# Quale supporto per un backup di dati ?

## orionx77

Ciao a tutti !

mi trovo ad avere molte foto e video da metter al sicuro nel tempo, ho pensatio di masterizzare dvd di diverse marche ,visto che non mi fido cecamente di nessuna in particolare in quanto a durata nel tempo.Fare due copie per ogni dvd in modo da tenerne uno per la consultazione e uno come originale da prendere solo in caso si danneggi quello per consultazione.

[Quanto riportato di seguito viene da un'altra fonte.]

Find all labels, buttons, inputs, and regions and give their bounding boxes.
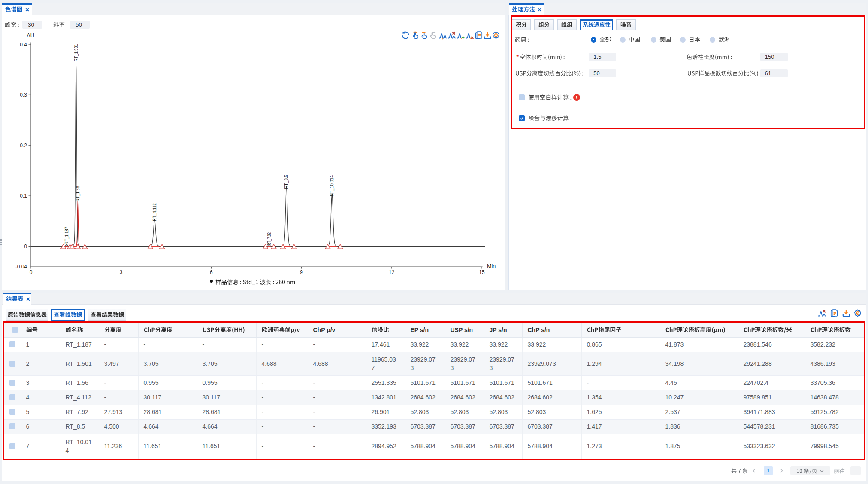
svg-text:AU: AU: [27, 33, 34, 39]
svg-text:Min: Min: [487, 263, 496, 269]
svg-text:RT_1.56: RT_1.56: [76, 186, 80, 201]
svg-text:0.3: 0.3: [20, 92, 27, 98]
svg-text:3: 3: [120, 269, 123, 275]
svg-text:0.2: 0.2: [20, 143, 27, 149]
svg-text:15: 15: [479, 269, 485, 275]
svg-text:RT_10.014: RT_10.014: [330, 175, 334, 196]
svg-text:RT_1.501: RT_1.501: [74, 44, 79, 61]
svg-text:9: 9: [300, 269, 303, 275]
svg-text:-0.04: -0.04: [15, 264, 27, 270]
svg-text:12: 12: [389, 269, 395, 275]
svg-text:6: 6: [210, 269, 213, 275]
svg-text:0: 0: [24, 244, 27, 250]
svg-text:0: 0: [30, 269, 33, 275]
svg-text:RT_1.187: RT_1.187: [64, 227, 69, 244]
svg-text:RT_4.112: RT_4.112: [152, 203, 157, 221]
svg-text:0.1: 0.1: [20, 193, 27, 199]
svg-text:0.4: 0.4: [20, 42, 27, 48]
svg-text:RT_7.92: RT_7.92: [267, 232, 272, 245]
svg-text:RT_8.5: RT_8.5: [284, 174, 289, 189]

Qualche altro consiglio ?

stavo pensando di  comprare un disco usb esterno per tenere gli originali (non per consultazione) dite che duri di piu' nel tempo rispetto ad un dvd masterizzato ?

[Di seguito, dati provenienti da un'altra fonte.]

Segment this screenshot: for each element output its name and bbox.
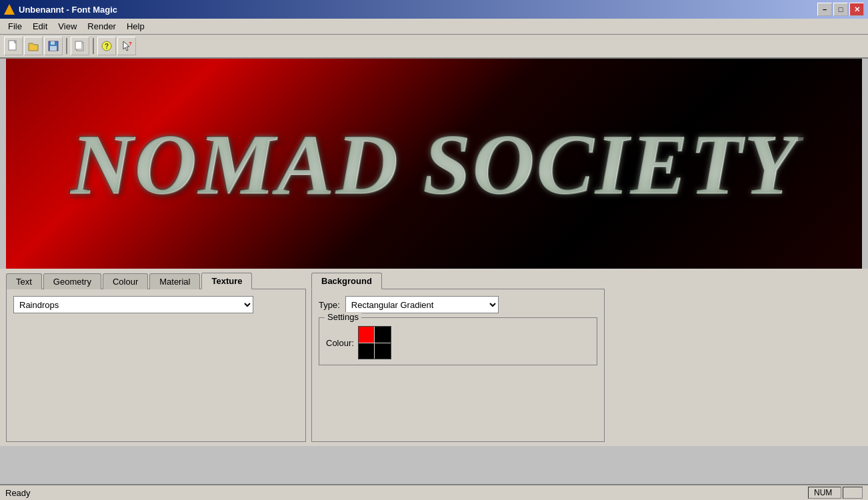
svg-text:?: ?: [105, 43, 109, 50]
tab-material[interactable]: Material: [149, 273, 200, 289]
title-bar: Unbenannt - Font Magic – □ ✕: [0, 0, 868, 19]
toolbar-separator-1: [66, 38, 67, 54]
copy-button[interactable]: [71, 37, 89, 55]
pointer-button[interactable]: ?: [117, 37, 136, 55]
left-panel: Text Geometry Colour Material Texture Ra…: [6, 273, 306, 442]
menu-edit[interactable]: Edit: [27, 20, 53, 33]
tab-geometry[interactable]: Geometry: [43, 273, 101, 289]
tab-colour[interactable]: Colour: [103, 273, 148, 289]
colour-swatch-grid: [358, 326, 391, 359]
svg-rect-2: [51, 41, 55, 45]
menu-file[interactable]: File: [3, 20, 27, 33]
swatch-red[interactable]: [359, 327, 375, 343]
status-right: NUM: [808, 487, 863, 499]
svg-rect-5: [75, 41, 82, 49]
swatch-black-1[interactable]: [375, 327, 391, 343]
menu-view[interactable]: View: [53, 20, 82, 33]
texture-dropdown-row: Raindrops None Granite Marble Wood: [13, 296, 299, 313]
toolbar-separator-2: [93, 38, 94, 54]
svg-rect-3: [50, 46, 57, 51]
right-panel-content: Type: Rectangular Gradient None Flat Lin…: [311, 289, 605, 442]
type-select[interactable]: Rectangular Gradient None Flat Linear Gr…: [346, 297, 498, 313]
bottom-panel: Text Geometry Colour Material Texture Ra…: [0, 269, 868, 446]
type-row: Type: Rectangular Gradient None Flat Lin…: [319, 296, 597, 313]
maximize-button[interactable]: □: [833, 3, 848, 16]
minimize-button[interactable]: –: [817, 3, 832, 16]
canvas-area: NOMAD SOCIETY: [6, 59, 862, 269]
menu-bar: File Edit View Render Help: [0, 19, 868, 35]
num-indicator: NUM: [808, 487, 841, 499]
swatch-black-2[interactable]: [359, 343, 375, 359]
title-bar-controls: – □ ✕: [817, 3, 864, 16]
help-button[interactable]: ?: [97, 37, 116, 55]
type-label: Type:: [319, 300, 340, 310]
preview-text: NOMAD SOCIETY: [70, 114, 797, 214]
tab-background[interactable]: Background: [311, 273, 382, 289]
left-tab-bar: Text Geometry Colour Material Texture: [6, 273, 306, 289]
swatch-black-3[interactable]: [375, 343, 391, 359]
status-text: Ready: [5, 488, 31, 498]
right-panel: Background Type: Rectangular Gradient No…: [311, 273, 605, 442]
svg-text:?: ?: [129, 41, 132, 47]
status-bar: Ready NUM: [0, 484, 868, 500]
right-tab-bar: Background: [311, 273, 605, 289]
type-combo[interactable]: Rectangular Gradient None Flat Linear Gr…: [345, 296, 499, 313]
save-button[interactable]: [44, 37, 63, 55]
app-icon: [4, 4, 15, 15]
extra-box: [843, 487, 863, 499]
toolbar: ? ?: [0, 35, 868, 59]
tab-text[interactable]: Text: [6, 273, 42, 289]
close-button[interactable]: ✕: [849, 3, 864, 16]
settings-group: Settings Colour:: [319, 317, 597, 365]
window-title: Unbenannt - Font Magic: [19, 5, 117, 15]
texture-select[interactable]: Raindrops None Granite Marble Wood: [14, 297, 253, 313]
tab-texture[interactable]: Texture: [201, 273, 252, 289]
texture-combo[interactable]: Raindrops None Granite Marble Wood: [13, 296, 253, 313]
colour-row: Colour:: [326, 326, 590, 359]
menu-help[interactable]: Help: [121, 20, 150, 33]
settings-label: Settings: [325, 312, 361, 322]
open-button[interactable]: [24, 37, 43, 55]
menu-render[interactable]: Render: [82, 20, 121, 33]
title-bar-left: Unbenannt - Font Magic: [4, 4, 117, 15]
left-panel-content: Raindrops None Granite Marble Wood: [6, 289, 306, 442]
colour-label: Colour:: [326, 338, 354, 348]
new-button[interactable]: [4, 37, 23, 55]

Se uso dvd e' il caso di rifarne copie nuove ogni tot di anni ?

penso sia un argomento che possa interesare un po tutti  :Smile: 

ne parliamo ??

grazie !

----------

## .:chrome:.

dipende da cosa devi farne del backup. se dev essere qualcosa che vuoi utilizzare "al volo" va bene il DVD, ma ha la rottura che non puoi fare backp incrementali.

quando si tratta di backup io preferisco usare i DAT. secondo me sono davvero il top.

a questo punto ti tieni il tuo archivio, e poi il DAT pronto da sfoderare in caso succeda qualcosa di spiacevole

----------

## orionx77

si tratta di foto e video personali vacanze e altri eventi. 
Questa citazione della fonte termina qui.